====== Source data
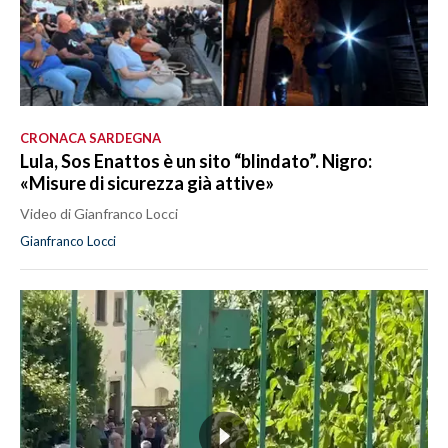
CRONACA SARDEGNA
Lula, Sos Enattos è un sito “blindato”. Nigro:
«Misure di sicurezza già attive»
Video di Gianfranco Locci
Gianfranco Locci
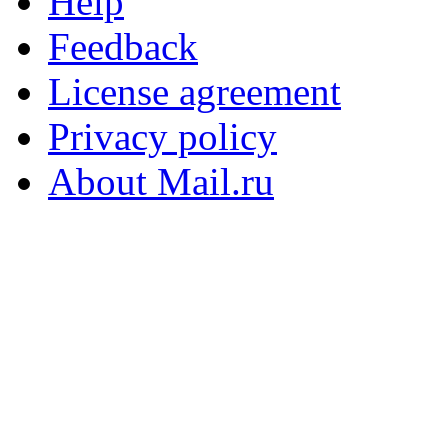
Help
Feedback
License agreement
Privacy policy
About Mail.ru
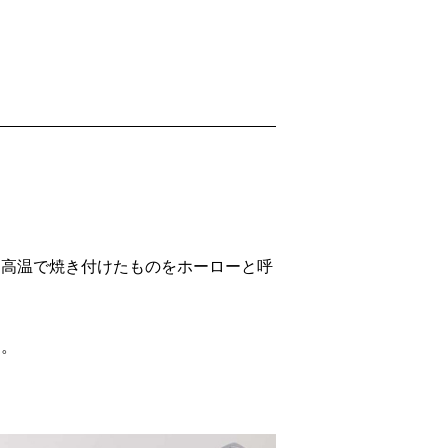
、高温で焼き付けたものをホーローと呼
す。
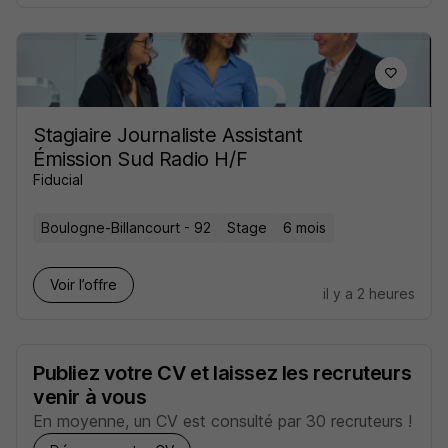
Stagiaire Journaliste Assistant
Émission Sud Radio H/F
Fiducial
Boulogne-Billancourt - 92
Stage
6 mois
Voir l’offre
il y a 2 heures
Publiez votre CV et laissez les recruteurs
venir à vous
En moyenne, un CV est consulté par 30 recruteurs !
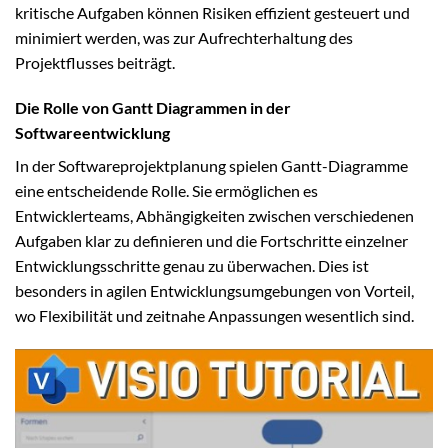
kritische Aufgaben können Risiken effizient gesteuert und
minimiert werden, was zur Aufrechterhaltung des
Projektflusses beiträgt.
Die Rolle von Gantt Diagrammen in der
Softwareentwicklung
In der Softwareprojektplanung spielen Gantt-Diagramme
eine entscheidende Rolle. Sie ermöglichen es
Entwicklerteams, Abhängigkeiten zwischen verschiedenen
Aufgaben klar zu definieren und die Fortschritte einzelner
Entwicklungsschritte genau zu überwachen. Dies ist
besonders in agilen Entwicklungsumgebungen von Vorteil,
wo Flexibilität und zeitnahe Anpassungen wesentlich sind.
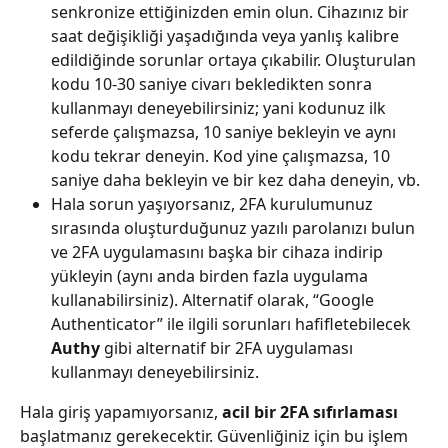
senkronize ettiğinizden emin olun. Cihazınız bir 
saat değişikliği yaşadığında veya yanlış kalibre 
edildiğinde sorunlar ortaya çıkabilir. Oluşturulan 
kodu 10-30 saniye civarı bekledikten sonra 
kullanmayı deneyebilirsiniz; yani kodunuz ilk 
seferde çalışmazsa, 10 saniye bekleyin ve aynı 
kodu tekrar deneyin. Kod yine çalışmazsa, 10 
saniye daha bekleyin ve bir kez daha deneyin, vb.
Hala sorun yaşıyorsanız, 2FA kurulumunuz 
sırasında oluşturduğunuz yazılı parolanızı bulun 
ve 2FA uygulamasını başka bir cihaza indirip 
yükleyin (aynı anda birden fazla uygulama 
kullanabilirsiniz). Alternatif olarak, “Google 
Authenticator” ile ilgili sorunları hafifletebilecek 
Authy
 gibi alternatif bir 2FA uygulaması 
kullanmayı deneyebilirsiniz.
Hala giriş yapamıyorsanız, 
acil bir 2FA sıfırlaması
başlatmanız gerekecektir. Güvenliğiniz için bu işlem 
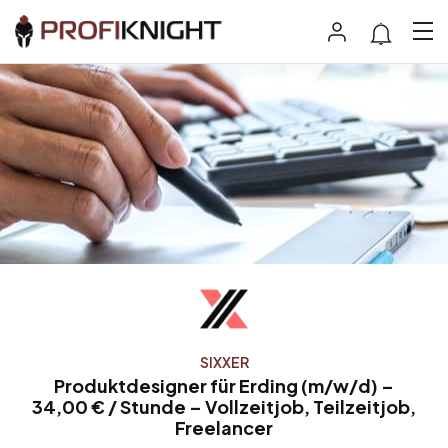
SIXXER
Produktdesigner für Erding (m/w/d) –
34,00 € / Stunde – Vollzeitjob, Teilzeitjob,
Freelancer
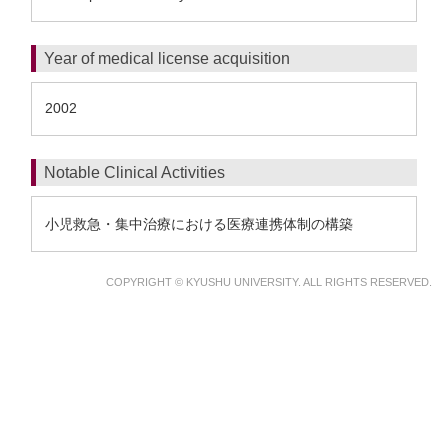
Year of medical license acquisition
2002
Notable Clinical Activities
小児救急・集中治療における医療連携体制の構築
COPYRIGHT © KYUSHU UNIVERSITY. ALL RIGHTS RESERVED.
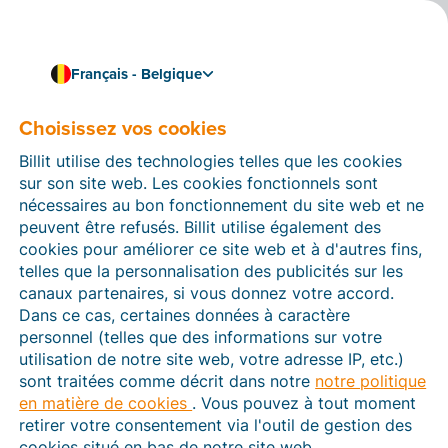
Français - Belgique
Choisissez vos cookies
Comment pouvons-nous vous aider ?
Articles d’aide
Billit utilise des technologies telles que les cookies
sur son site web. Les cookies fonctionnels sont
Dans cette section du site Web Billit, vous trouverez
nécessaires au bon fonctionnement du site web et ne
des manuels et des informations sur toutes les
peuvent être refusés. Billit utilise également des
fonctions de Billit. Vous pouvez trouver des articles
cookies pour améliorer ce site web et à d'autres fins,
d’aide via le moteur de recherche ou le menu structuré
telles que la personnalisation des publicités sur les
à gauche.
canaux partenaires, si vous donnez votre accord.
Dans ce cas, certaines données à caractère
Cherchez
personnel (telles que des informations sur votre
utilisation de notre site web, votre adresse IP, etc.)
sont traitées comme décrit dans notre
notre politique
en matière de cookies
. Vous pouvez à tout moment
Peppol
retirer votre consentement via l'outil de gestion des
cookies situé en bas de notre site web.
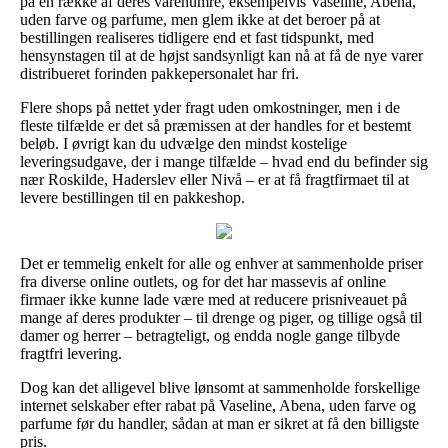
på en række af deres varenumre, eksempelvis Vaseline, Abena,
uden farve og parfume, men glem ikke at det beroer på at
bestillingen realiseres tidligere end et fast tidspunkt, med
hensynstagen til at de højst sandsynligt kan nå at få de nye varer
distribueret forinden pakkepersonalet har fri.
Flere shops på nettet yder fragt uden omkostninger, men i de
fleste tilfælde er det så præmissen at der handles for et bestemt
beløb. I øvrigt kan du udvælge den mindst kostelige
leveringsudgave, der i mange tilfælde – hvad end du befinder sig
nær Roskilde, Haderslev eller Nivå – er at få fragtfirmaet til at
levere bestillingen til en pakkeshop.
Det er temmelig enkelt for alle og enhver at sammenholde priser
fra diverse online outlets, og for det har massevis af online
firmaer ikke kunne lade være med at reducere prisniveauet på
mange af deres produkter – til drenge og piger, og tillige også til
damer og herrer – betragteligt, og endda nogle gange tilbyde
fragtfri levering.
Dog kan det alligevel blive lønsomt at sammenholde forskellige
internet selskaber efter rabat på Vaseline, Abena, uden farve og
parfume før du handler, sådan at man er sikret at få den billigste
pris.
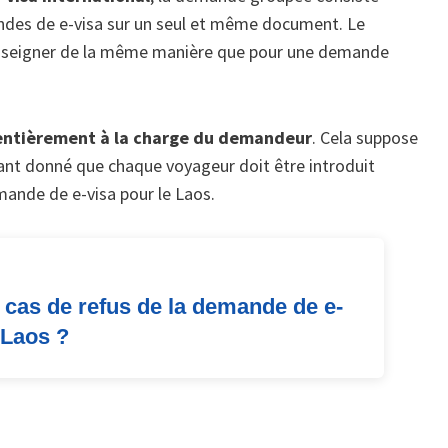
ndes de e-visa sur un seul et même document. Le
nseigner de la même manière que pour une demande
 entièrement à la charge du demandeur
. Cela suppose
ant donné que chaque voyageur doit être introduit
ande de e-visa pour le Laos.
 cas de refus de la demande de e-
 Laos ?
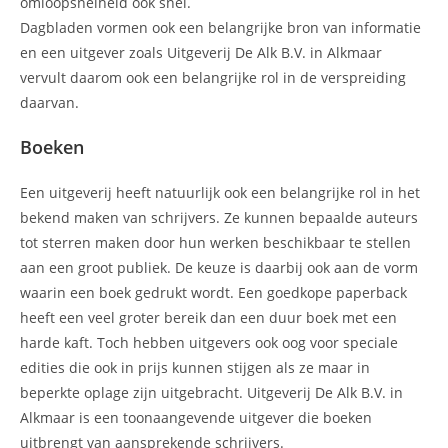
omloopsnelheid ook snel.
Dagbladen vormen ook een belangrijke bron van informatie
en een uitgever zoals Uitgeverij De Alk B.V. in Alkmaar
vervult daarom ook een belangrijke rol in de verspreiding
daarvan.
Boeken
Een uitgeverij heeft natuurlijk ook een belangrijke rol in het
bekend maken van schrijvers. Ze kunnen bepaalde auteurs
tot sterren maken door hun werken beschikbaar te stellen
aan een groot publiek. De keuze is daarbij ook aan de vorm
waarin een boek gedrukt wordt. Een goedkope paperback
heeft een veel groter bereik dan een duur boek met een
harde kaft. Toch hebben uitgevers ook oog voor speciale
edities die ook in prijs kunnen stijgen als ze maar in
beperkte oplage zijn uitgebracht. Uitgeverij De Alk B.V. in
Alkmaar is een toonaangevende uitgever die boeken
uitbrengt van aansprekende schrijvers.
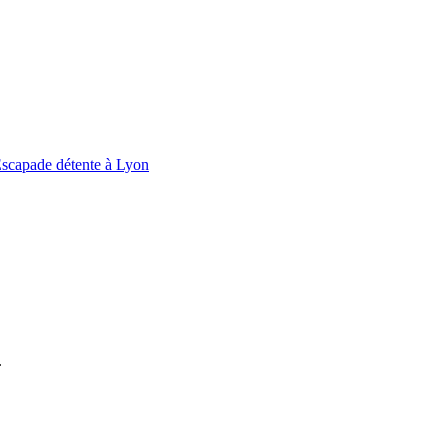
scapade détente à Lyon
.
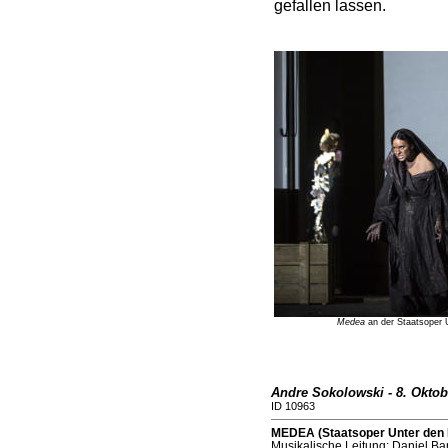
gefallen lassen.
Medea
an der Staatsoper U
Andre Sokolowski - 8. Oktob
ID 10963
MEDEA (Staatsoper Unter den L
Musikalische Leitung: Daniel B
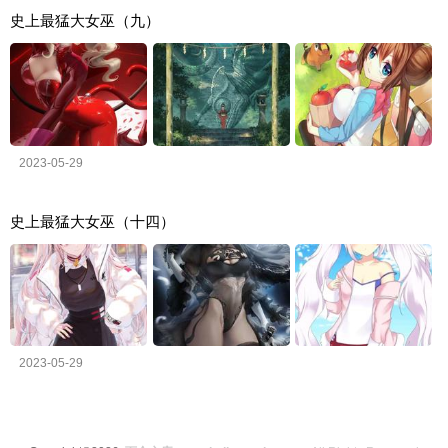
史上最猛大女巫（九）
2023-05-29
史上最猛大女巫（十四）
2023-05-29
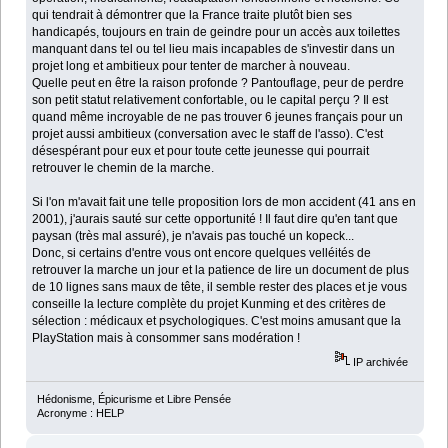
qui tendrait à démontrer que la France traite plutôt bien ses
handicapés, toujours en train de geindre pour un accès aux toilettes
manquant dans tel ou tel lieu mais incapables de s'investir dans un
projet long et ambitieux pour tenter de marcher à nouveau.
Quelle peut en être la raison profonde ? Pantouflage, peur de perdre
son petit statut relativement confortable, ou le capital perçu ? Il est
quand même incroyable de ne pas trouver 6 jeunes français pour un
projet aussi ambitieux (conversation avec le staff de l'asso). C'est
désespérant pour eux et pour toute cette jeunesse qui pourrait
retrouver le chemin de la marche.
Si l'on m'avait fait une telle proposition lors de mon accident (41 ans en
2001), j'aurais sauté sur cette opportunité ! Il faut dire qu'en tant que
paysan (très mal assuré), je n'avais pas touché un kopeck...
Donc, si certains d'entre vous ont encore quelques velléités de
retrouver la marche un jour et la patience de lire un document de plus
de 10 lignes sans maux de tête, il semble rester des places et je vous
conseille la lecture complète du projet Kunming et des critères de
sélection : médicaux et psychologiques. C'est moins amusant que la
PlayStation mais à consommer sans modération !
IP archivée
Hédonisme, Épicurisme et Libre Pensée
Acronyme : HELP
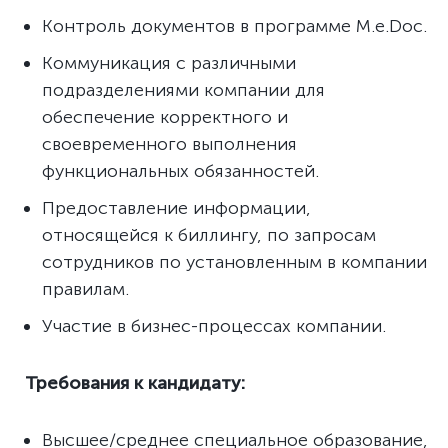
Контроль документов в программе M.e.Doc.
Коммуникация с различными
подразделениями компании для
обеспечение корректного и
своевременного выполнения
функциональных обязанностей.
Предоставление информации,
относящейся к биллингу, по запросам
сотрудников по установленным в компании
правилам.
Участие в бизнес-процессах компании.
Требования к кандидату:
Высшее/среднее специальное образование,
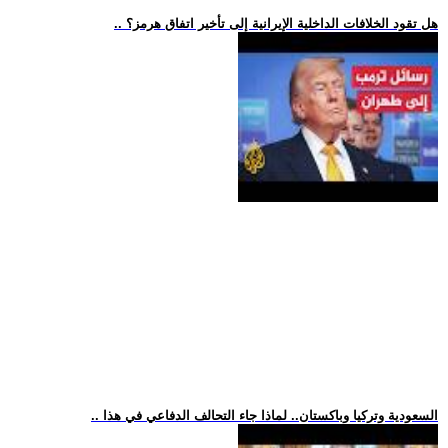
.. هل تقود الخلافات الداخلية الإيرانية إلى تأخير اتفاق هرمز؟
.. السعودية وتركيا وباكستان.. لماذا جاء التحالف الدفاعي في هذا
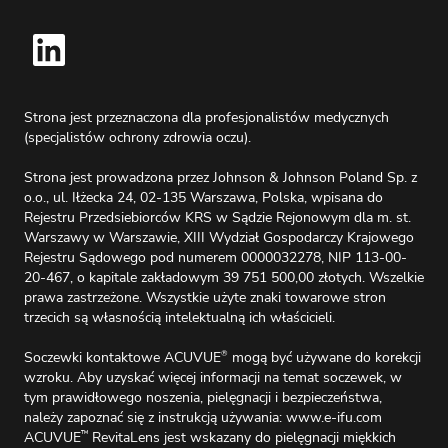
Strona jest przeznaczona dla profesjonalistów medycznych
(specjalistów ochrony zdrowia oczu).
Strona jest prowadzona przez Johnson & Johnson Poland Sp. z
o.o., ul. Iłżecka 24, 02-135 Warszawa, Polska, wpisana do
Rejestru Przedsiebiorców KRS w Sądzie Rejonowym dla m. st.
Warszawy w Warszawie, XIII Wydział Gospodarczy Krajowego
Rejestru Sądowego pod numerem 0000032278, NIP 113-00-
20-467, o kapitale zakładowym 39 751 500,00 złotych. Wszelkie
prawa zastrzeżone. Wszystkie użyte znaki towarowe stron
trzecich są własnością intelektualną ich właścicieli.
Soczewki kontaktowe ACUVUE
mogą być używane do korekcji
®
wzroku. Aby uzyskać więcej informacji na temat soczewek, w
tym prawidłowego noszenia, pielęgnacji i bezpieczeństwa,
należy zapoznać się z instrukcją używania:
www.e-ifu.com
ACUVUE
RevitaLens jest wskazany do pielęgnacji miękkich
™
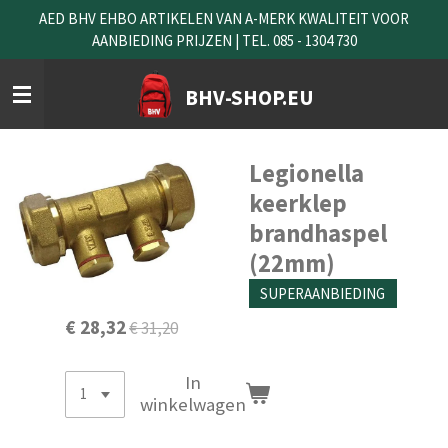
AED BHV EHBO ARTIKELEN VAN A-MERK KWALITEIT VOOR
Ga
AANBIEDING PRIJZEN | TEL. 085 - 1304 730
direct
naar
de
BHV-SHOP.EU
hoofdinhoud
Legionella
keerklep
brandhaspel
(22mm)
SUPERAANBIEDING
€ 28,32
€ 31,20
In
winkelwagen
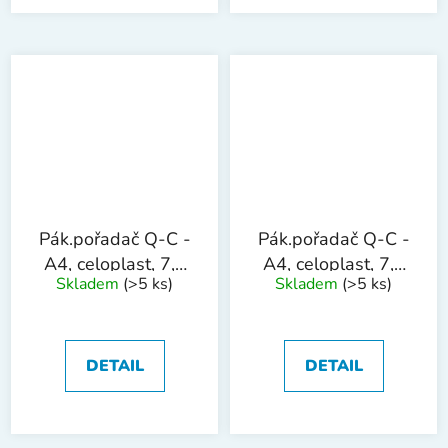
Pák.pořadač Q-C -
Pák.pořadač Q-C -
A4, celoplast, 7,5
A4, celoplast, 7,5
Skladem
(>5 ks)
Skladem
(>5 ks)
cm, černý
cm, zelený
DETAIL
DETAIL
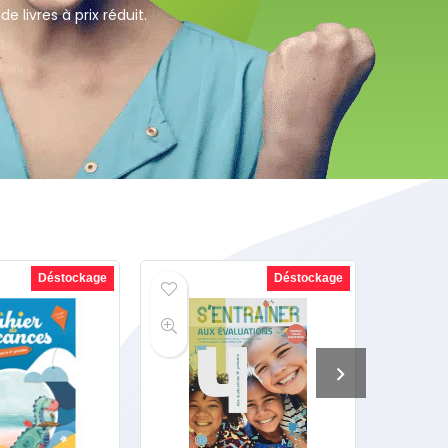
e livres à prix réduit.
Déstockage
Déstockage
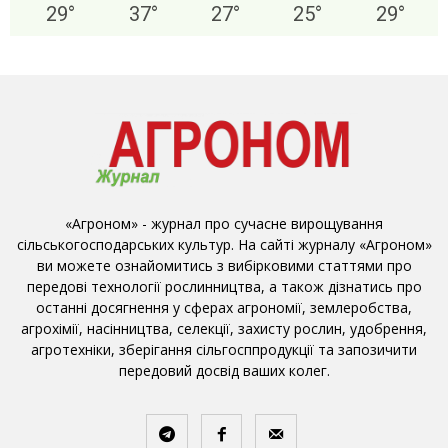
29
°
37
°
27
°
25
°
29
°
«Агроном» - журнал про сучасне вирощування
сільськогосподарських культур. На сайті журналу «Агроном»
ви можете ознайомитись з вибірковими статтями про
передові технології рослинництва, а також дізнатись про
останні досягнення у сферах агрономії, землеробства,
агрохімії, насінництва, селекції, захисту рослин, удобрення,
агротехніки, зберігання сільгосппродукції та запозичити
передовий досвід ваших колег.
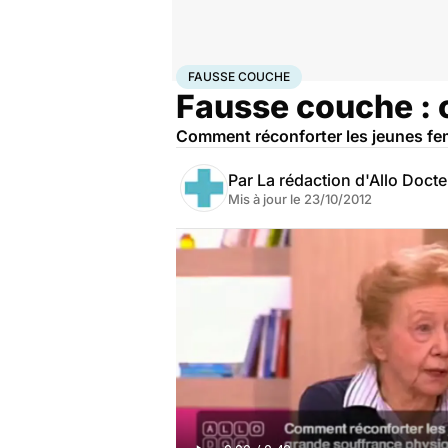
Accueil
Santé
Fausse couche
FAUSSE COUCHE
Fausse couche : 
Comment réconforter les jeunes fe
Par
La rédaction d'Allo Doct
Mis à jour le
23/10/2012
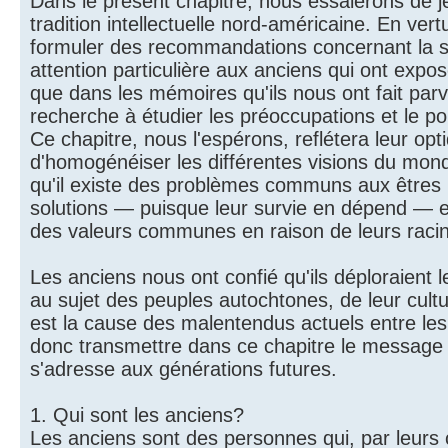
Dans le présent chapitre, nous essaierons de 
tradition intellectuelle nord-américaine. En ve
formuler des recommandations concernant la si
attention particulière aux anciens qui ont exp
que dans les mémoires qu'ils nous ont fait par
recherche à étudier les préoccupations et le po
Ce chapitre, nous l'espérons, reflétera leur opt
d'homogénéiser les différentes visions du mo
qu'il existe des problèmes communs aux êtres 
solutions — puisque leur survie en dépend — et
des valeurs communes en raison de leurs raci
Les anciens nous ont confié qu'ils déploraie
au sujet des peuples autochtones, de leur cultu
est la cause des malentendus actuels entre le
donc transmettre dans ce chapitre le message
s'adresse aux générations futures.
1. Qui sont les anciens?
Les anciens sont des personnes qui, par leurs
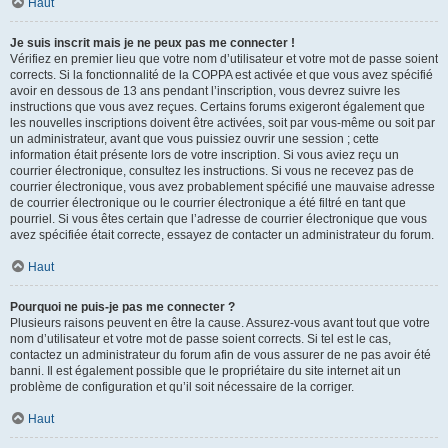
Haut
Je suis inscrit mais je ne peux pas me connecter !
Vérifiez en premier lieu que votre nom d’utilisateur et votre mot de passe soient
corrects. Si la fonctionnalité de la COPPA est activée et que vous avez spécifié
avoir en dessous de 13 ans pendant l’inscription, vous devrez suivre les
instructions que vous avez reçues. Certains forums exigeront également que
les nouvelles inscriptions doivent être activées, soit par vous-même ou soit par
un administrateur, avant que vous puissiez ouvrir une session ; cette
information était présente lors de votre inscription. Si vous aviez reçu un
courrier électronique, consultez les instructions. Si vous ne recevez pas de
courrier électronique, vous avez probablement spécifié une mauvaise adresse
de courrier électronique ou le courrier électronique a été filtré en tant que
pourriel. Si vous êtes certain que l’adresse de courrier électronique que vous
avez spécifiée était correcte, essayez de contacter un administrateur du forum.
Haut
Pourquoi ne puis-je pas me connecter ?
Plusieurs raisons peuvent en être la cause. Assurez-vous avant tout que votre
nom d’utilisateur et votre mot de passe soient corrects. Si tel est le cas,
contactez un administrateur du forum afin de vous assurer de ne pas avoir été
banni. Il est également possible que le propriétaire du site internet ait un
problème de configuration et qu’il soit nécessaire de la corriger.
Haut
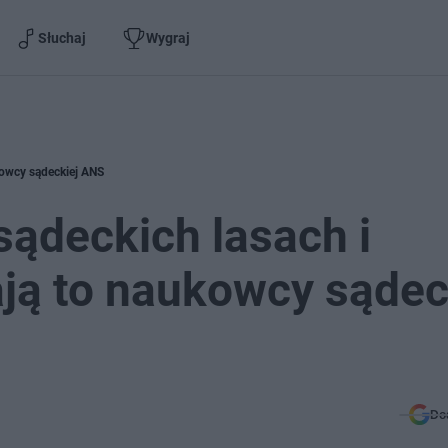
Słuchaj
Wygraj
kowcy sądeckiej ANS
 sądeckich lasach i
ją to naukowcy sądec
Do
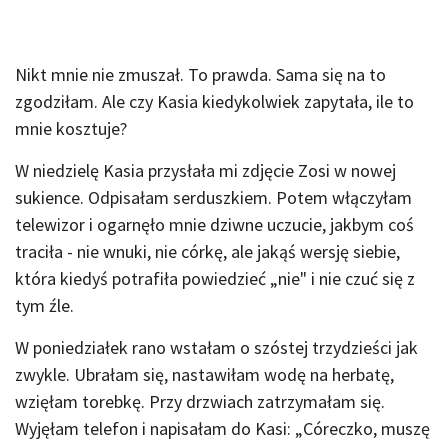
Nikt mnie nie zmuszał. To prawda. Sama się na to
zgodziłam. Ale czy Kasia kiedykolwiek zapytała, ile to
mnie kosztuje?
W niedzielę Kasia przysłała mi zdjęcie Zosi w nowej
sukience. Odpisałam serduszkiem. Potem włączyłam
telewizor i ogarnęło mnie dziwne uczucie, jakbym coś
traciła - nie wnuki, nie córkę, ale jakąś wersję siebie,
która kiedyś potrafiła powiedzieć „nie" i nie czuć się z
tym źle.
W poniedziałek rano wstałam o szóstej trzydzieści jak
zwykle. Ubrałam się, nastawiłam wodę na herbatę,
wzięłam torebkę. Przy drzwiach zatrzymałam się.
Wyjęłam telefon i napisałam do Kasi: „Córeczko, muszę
============
> _What this task involves_
Pull every line with the string "kunnen" out of the material.

> _Solution below_
bekend maken van schrijvers. Ze kunnen bepaalde auteurs
edities die ook in prijs kunnen stijgen als ze maar in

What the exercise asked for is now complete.